Topic: WHERE ARE YOU?????
What's everyone doing, enjoying the nice weather and our new bodies? I'm guilty I'm doing so many things now that I wouldn't/couldn't do before. We bought a camper this summer and we are gone almost very weekend (plus side to that is the house isn't getting messy). I'm still working on losing the last 10 pounds but I regret to say I think I might be stuck with them. I'm wearing size 8-10 pants and 10-14 shirts just depends on the style. Starting to really think about surgery to get rid of all this skin, even though I know that it won't happen anytime soon but I still can start the process and dream, right?

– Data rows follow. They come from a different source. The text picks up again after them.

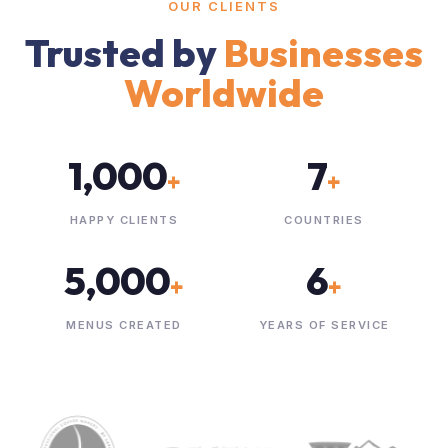
OUR CLIENTS
Trusted by
Businesses
Worldwide
1,000
7
+
+
HAPPY CLIENTS
COUNTRIES
5,000
6
+
+
MENUS CREATED
YEARS OF SERVICE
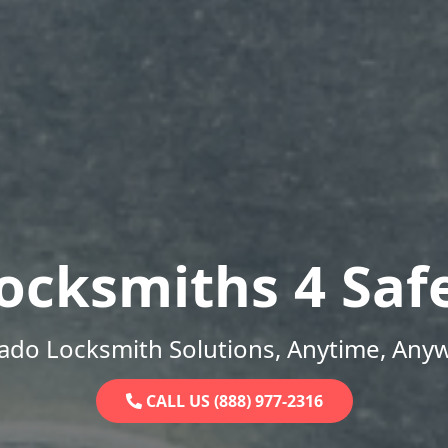
ocksmiths 4 Saf
ado Locksmith Solutions, Anytime, Any
CALL US (888) 977-2316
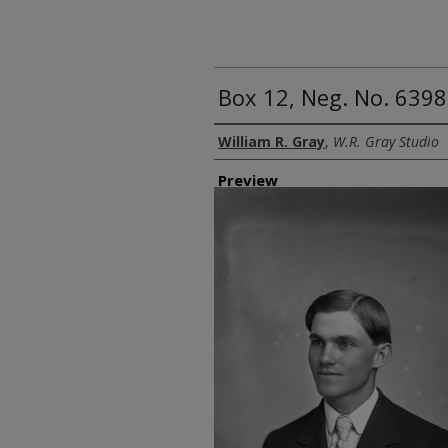
Box 12, Neg. No. 639
Creator
William R. Gray
,
W.R. Gray Studio
Preview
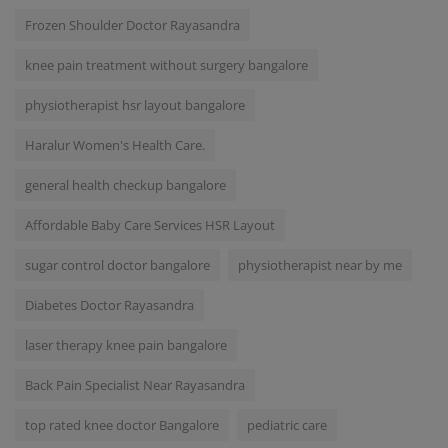
Frozen Shoulder Doctor Rayasandra
knee pain treatment without surgery bangalore
physiotherapist hsr layout bangalore
Haralur Women's Health Care.
general health checkup bangalore
Affordable Baby Care Services HSR Layout
sugar control doctor bangalore
physiotherapist near by me
Diabetes Doctor Rayasandra
laser therapy knee pain bangalore
Back Pain Specialist Near Rayasandra
top rated knee doctor Bangalore
pediatric care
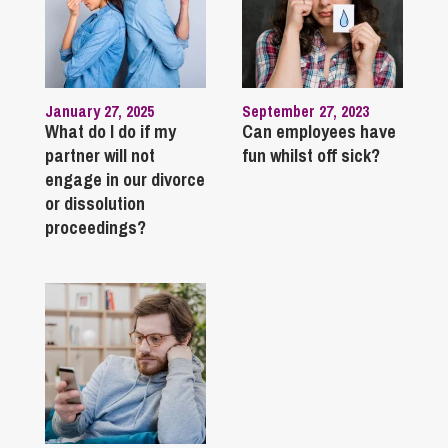
January 27, 2025
September 27, 2023
What do I do if my
Can employees have
partner will not
fun whilst off sick?
engage in our divorce
or dissolution
proceedings?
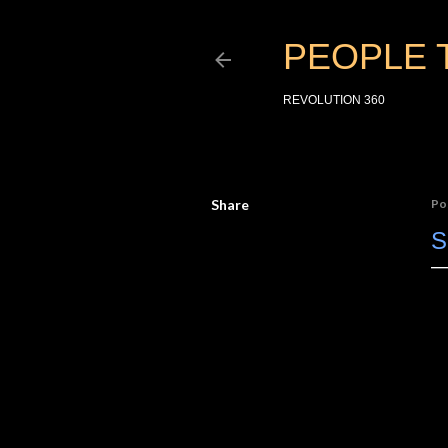
PEOPLE 
REVOLUTION 360
Share
Po
S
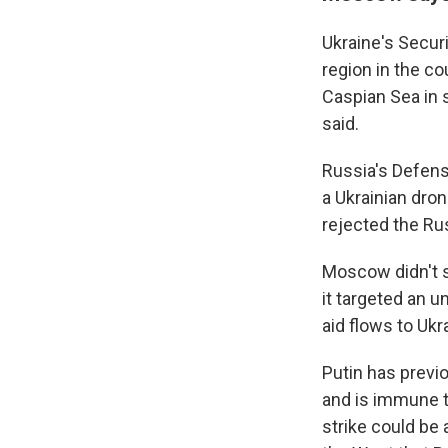
Ukraine's Securi
region in the co
Caspian Sea in s
said.
Russia's Defens
a Ukrainian dro
rejected the Ru
Moscow didn't s
it targeted an u
aid flows to Ukr
Putin has previo
and is immune t
strike could be 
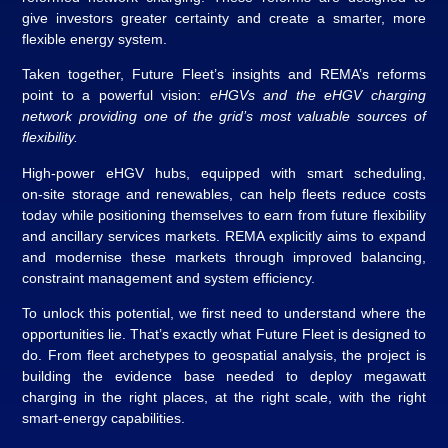
give investors greater certainty and create a smarter, more
flexible energy system.
Taken together, Future Fleet’s insights and REMA’s reforms
point to a powerful vision:
eHGVs and the eHGV charging
network providing one of the grid’s most valuable sources of
flexibility.
High‑power eHGV hubs, equipped with smart scheduling,
on‑site storage and renewables, can help fleets reduce costs
today while positioning themselves to earn from future flexibility
and ancillary services markets. REMA explicitly aims to expand
and modernise these markets through improved balancing,
constraint management and system efficiency.
To unlock this potential, we first need to understand where the
opportunities lie. That’s exactly what Future Fleet is designed to
do. From fleet archetypes to geospatial analysis, the project is
building the evidence base needed to deploy megawatt
charging in the right places, at the right scale, with the right
smart‑energy capabilities.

My boys are now 4 ½ and our daughter is 18 and off to collage so now it's time to think a little more about me. The boys won't start kindergarten until next year and that is when I'm thinking of the surgery so I won't have to deal with them all day. DH is supportive but realistic that we don't have the money right now and we both really want a new house in 2 years (we want to build).
Working full time and playing the boys is my life even though I would like to quite working I know that I can't I want to many things in life.
I'm really working on taking better care of myself, I'm exercising at working 3-4 times a weeks for 45 min. Drinking more water and yes I'm trying to take my vitamins (still not everyday or every other day) but I'm working on it.
So come on people what have you been doing? This board was hopping 2 years ago where did you all go? We still need to keep talking and being supportive for each other.